La empresa de mensajería Zeleris -radicada en Málaga en el Polígono San Luis, c/ La Orotava, 31- es un buen ejemplo de una mala atención al cliente, al menos a tenor de lo sucedido a un ciudadano que encargó un pedido de dos cajas de vino y que no los recibió en su domicilio porque el empleado de Zeleris cuando se presentó para la entrega no avisó y, claro, el cliente no lo estaba esperando; éste logró contactar con él por teléfono y quedaron en que el lunes 5 a las 17 horas haría la entrega, pero no fue así; volvió a contactar el cliente con el empleado y éste le dijo que la empresa había retenido la mercancía en el almacén por alguna causa que desconocía. Ni que decir tiene que ponerse en contacto con la empresa resultó imposible, no atendían el teléfono, y llamando a otro número de atención al cliente se escuchaba una grabación que solicitaba elegir opciones, también sin resultado efectivo alguno. El cliente no tuvo otra salida que desplazarse el miércoles 6 en su automóvil al polígono en el que está ubicada Zeleris. La señorita que supuestamente atendía a los clientes al recibir la queja se limitó a decir que si quería reclamar que ahí estaba la hoja de quejas y reclamaciones, pero solo tenía un ejemplar, cuando es obligatorio contar con tres en papel autocopiativo, para la empresa, para el cliente y para la Consejería de Salud que debería entregar el reclamante. Cuando se le hizo ver este extremo a la empleada hizo fotocopias, todo, como se ve, muy profesional.
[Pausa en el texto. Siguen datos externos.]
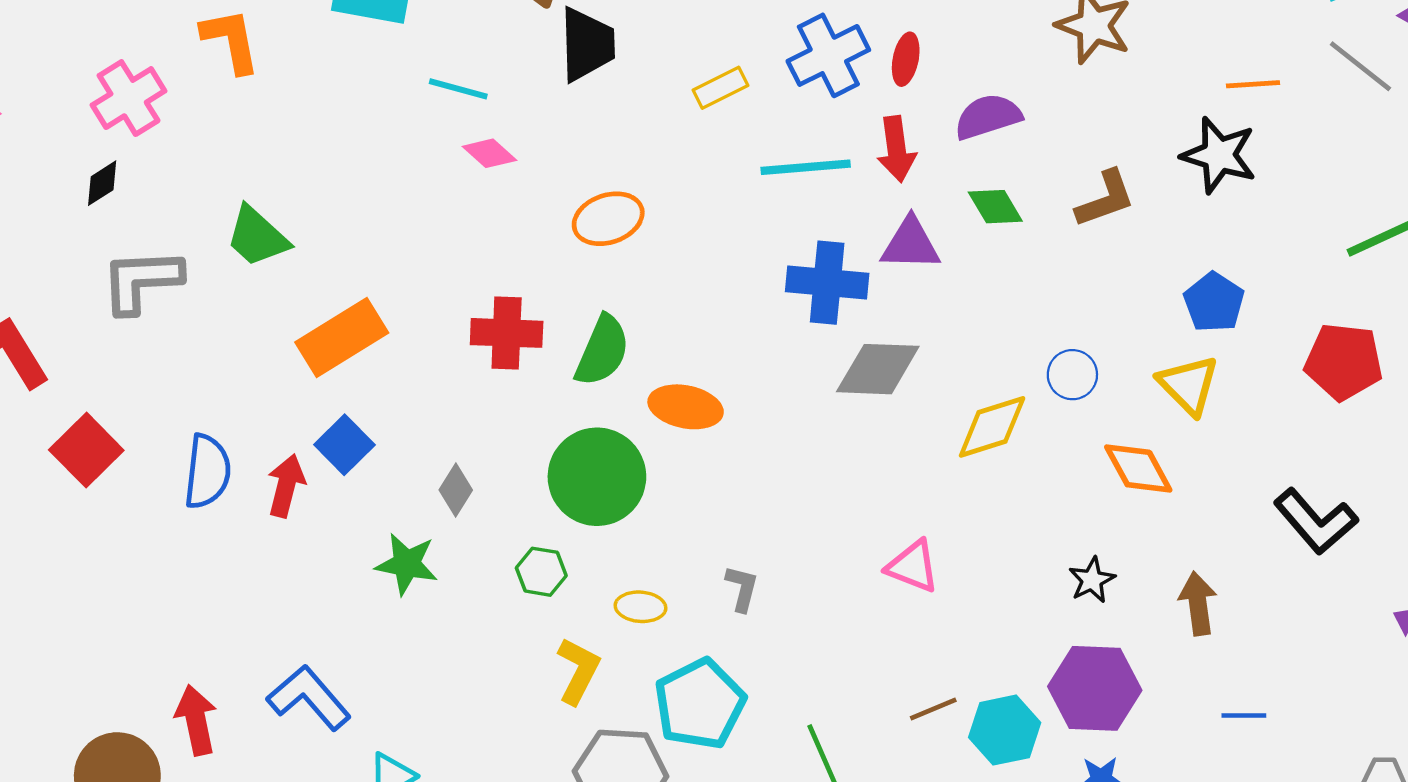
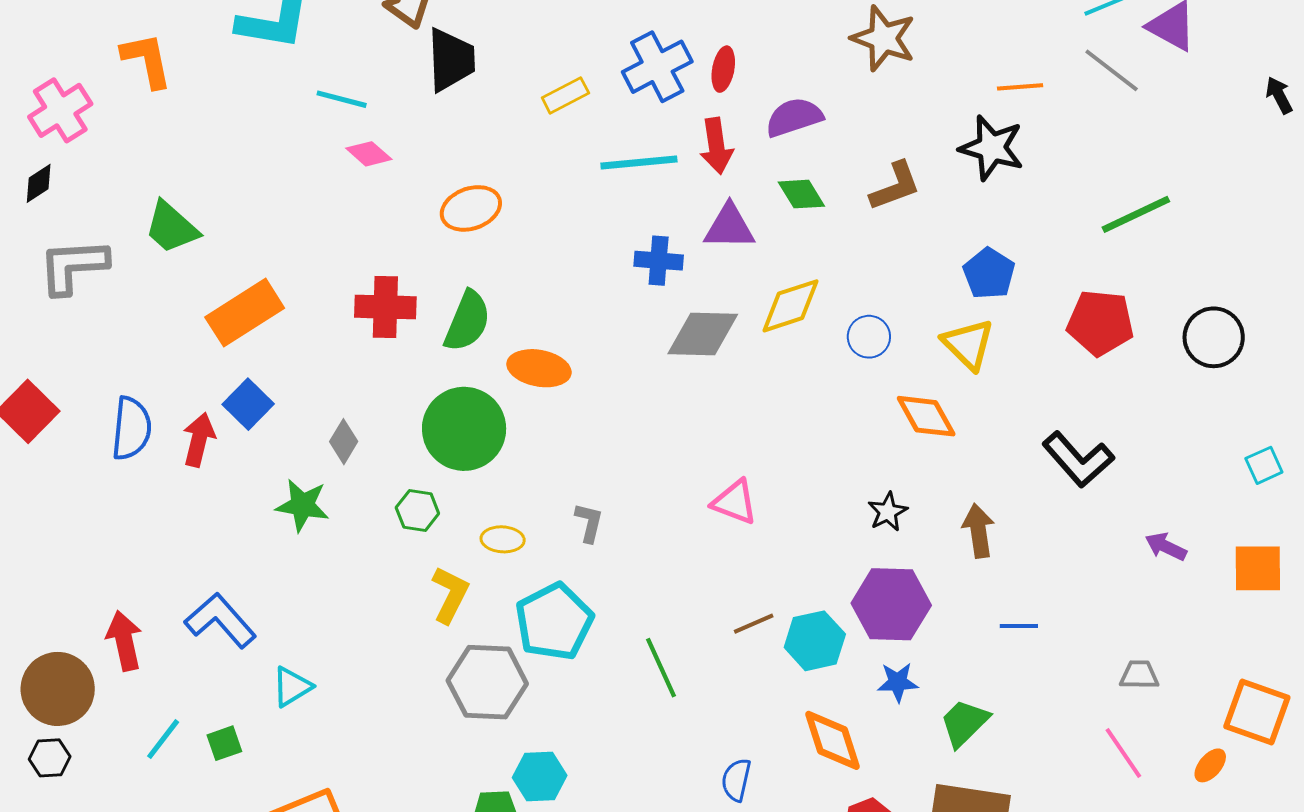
blue cross: (827, 283) -> (659, 261), size x0.7
yellow diamond: (992, 427) -> (791, 306), moved

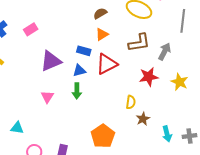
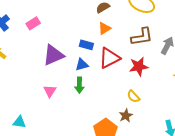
red star: (149, 77) -> (139, 66), moved
yellow semicircle: (131, 102) -> (133, 96), turned 128
brown star: (143, 119) -> (126, 116), moved

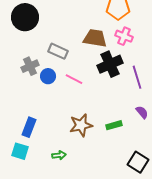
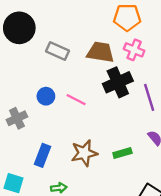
gray rectangle: (58, 51) -> (58, 51), moved
gray cross: (30, 66) -> (17, 118), moved
blue rectangle: (29, 127) -> (42, 155), moved

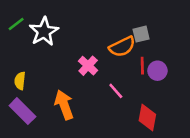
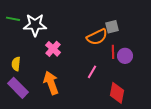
green line: (16, 24) -> (13, 19), turned 48
white star: (44, 32) -> (35, 25), turned 30
pink cross: (88, 66) -> (53, 49), moved
pink line: (116, 91) -> (92, 72), turned 72

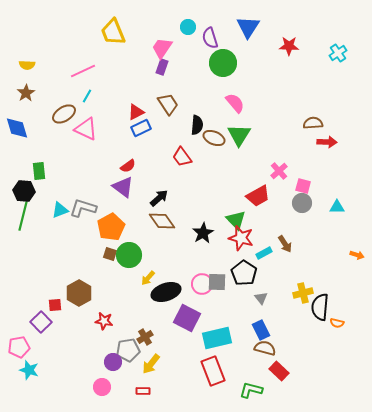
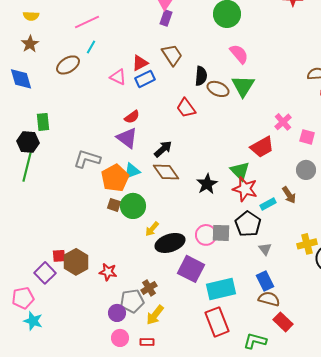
pink triangle: (86, 129) -> (118, 77), moved, size x0.7
gray circle: (302, 203) -> (306, 170), moved
cyan triangle: (60, 210) -> (132, 171), moved
brown hexagon: (79, 293) -> (76, 262), moved
pink circle: (102, 387) -> (120, 338), moved

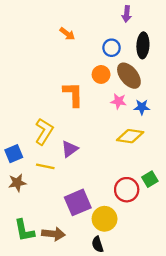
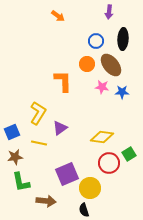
orange arrow: (67, 34) -> (58, 16), moved
yellow diamond: (130, 136) -> (102, 137), moved
green L-shape: (24, 230) -> (21, 182), moved

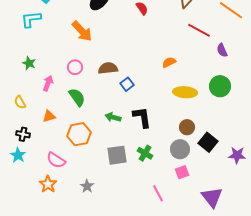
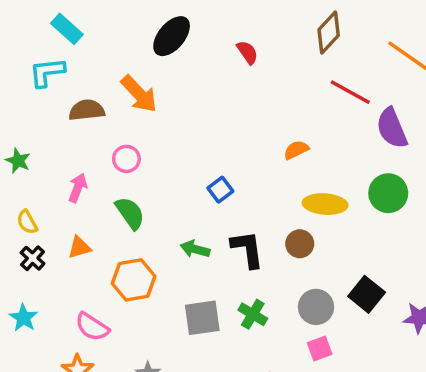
purple semicircle: (222, 50) -> (392, 128), size x1.6
green star: (29, 63) -> (18, 161), moved
brown semicircle: (108, 68) -> (87, 110), moved
brown circle: (187, 127) -> (300, 244), moved
black cross: (23, 134) -> (33, 258), moved, turned 32

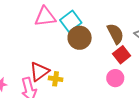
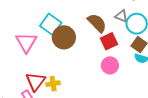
pink triangle: (45, 17) -> (26, 42), moved, turned -35
red square: (122, 55) -> (109, 41), turned 30

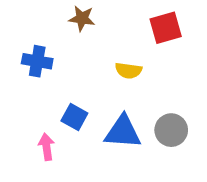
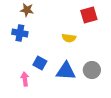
brown star: (82, 18) -> (27, 10), moved

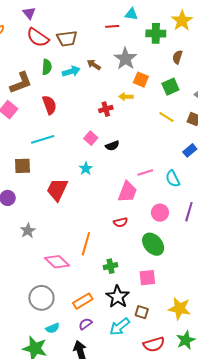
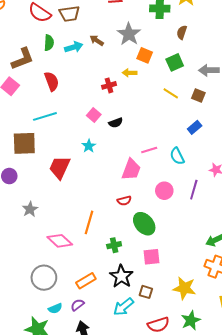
brown square: (22, 166) -> (24, 143), size x1.4
green ellipse: (153, 244) -> (144, 224), moved
purple semicircle: (85, 324) -> (77, 305), moved

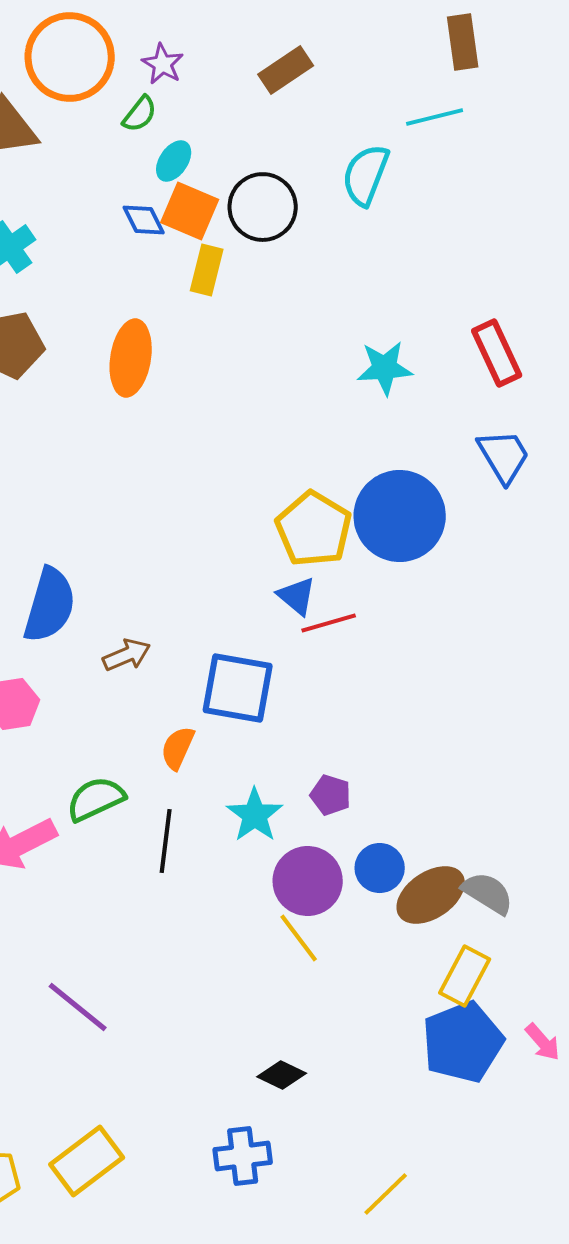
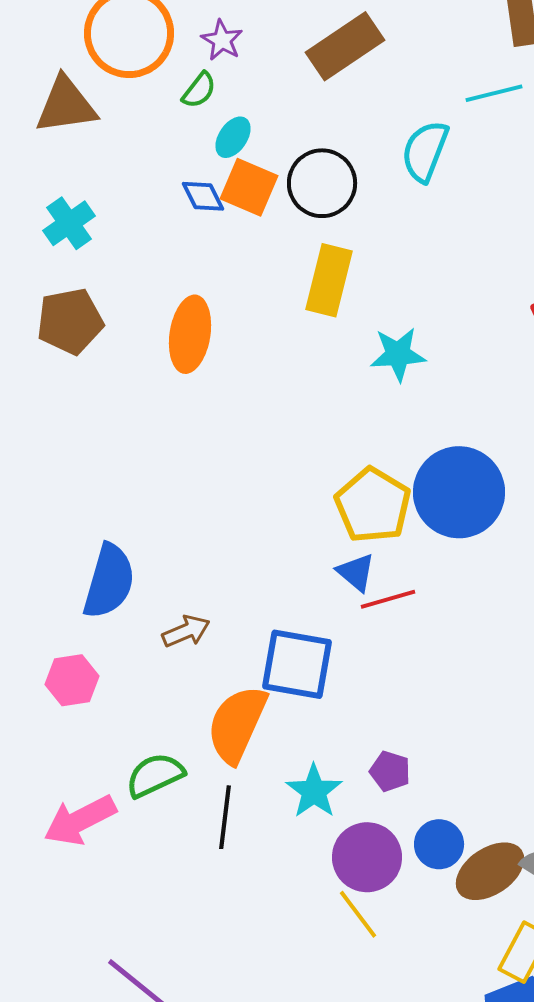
brown rectangle: (286, 70) -> (345, 46), size x1.4
yellow rectangle: (207, 270) -> (329, 280), moved, size x1.4
cyan star: (385, 368) -> (398, 354), moved
orange semicircle: (178, 748) -> (237, 724), size x1.8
Como colofón a esta historia de mala atención de una empresa de servicios, el cliente advirtió en la pared de la oficina en la que se encontraba el siguiente texto -cada letra del texto en un folio fotocopiado, así de cutre-: “Cada persona que ves está luchando una batalla de la que tú no sabes nada. Sé amable! ¡Siempre!”. El hecho de tutear al cliente y la incorrecta redacción del texto son lo de menos; presume el redactor del cartel que el cliente no sabe nada de su negocio, lo que puede ser incierto por muchas razones y, sobre todo, supone una pésima educación del individuo hacia el cliente; por si fuera poco, el tono imperativo del texto resulta absolutamente rechazable. Una mala experiencia con Zeleris que el cliente evitará en el futuro, además de cursar la correspondiente queja ante la Administración.